Work order:
Some entries follow. Reproduce exactly the lines starting at the one with "[Link to home page] (9, 14)" and stopping after the one with "Terms Of Use (46, 2389)".

Saved entries
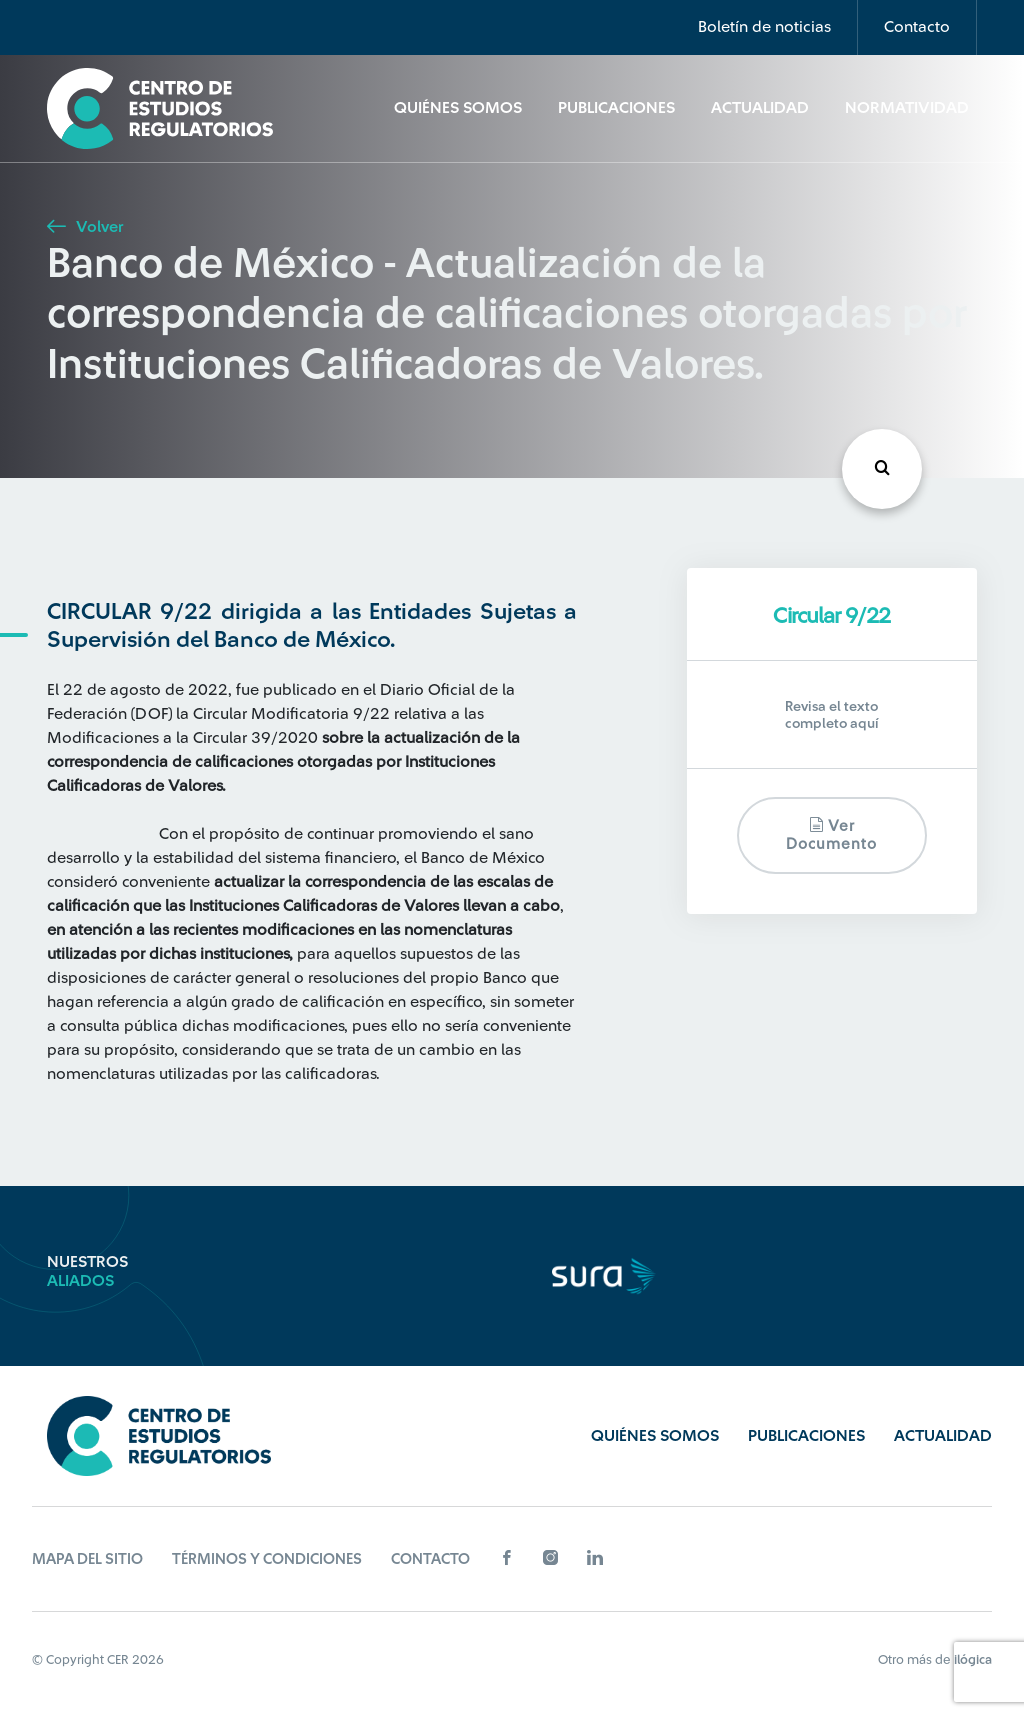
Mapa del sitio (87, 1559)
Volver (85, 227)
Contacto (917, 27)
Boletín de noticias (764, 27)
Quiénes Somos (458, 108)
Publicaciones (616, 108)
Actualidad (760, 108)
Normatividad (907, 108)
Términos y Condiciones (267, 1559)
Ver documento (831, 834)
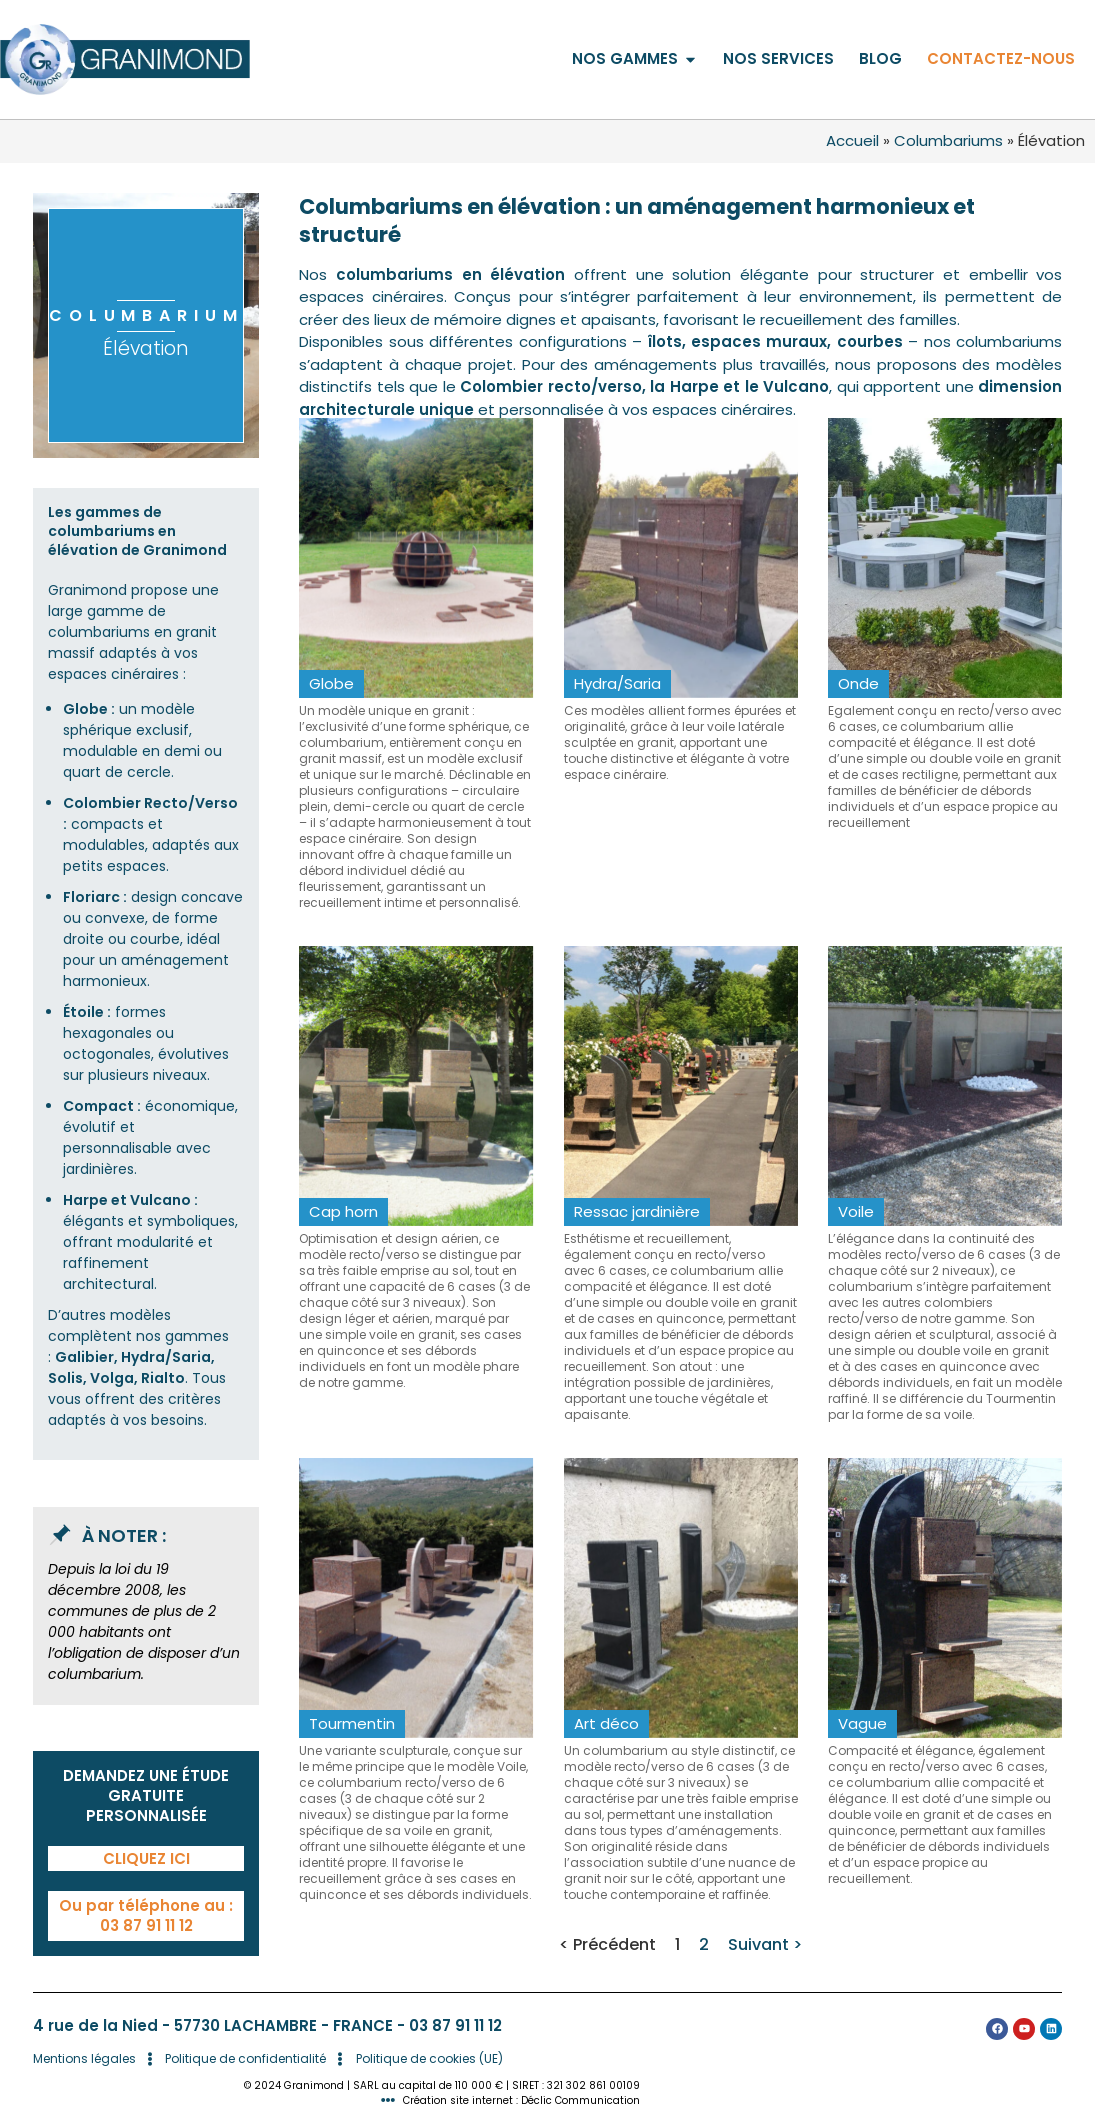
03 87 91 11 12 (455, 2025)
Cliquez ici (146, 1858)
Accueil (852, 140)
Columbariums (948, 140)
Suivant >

--

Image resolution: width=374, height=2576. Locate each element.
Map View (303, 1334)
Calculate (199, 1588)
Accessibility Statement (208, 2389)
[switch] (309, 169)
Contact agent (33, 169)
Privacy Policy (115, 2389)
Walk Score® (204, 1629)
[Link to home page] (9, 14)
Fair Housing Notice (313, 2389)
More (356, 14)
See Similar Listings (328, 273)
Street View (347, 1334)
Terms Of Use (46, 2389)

Reply:
[Link to home page] (9, 14)
Fair Housing Notice (313, 2389)
More (356, 14)
See Similar Listings (328, 273)
Street View (347, 1334)
Terms Of Use (46, 2389)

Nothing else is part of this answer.